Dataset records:
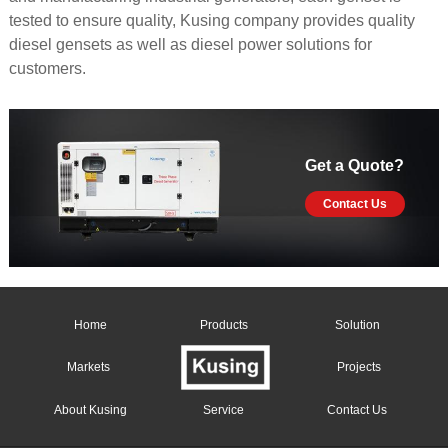
tested to ensure quality, Kusing company provides quality
diesel gensets as well as diesel power solutions for
customers.
Get a Quote?
Contact Us
Home
Products
Solution
Markets
Projects
About Kusing
Service
Contact Us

WORK INSTRUCTION —
Return each line of the data above that includes the word "Kusing".

RESULT —
tested to ensure quality, Kusing company provides quality
About Kusing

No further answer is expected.